Prompt Evaluation

Evaluation: How to Test If Your Prompt Is Actually Working

Most people “evaluate” prompts by vibes: This answer looks good… I think? That’s fine for casual use. But if you’re shipping prompts into a workflow—sales emails, support macros, RAG assistants, SQL agents—you need something sturdier.

Prompt evaluation is simply the practice of answering one question:

Does this prompt reliably produce the outcome I want across realistic inputs?

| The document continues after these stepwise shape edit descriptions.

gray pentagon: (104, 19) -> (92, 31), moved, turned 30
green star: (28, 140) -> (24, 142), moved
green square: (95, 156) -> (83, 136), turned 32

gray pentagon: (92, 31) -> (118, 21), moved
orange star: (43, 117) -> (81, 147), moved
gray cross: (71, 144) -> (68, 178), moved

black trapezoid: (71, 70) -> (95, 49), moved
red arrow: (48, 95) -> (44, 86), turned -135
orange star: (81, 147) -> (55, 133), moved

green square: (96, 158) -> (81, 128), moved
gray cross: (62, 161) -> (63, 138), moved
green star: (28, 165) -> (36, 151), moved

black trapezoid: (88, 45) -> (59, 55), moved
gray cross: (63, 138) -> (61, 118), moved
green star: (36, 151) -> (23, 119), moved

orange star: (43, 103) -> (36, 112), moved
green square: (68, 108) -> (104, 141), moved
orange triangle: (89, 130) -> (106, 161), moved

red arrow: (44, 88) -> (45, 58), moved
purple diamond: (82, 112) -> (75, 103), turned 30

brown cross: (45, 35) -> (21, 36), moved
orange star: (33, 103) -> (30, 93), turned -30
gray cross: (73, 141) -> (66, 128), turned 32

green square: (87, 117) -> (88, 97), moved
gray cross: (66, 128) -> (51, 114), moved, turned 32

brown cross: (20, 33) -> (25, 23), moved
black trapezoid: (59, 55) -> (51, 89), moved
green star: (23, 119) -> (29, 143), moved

Let’s make that measurable.

The Goal

A prompt is “working” when it performs well across a small but representative set of inputs—not just the one example you tested.

Define Success First

Before you test anything, define what “good” means. Pick 3–6 criteria max.

Common criteria (mix and match):

Accuracy (facts match the input / retrieved sources)
Completeness (covers required fields)
Format (valid JSON/table/email structure)
Tone (professional, friendly, firm)
Safety/compliance (no sensitive data, no disallowed content)
Latency/cost (short enough to run at scale)

Engineers: treat this like an API contract. Non-technical teams: treat this like a quality checklist.

Build a Tiny Eval Set (10–30 items)

You don’t need 10,000 examples. You need the right 10–30 examples.

Include:

Happy paths (typical cases)
Edge cases (missing info, ambiguity, long inputs)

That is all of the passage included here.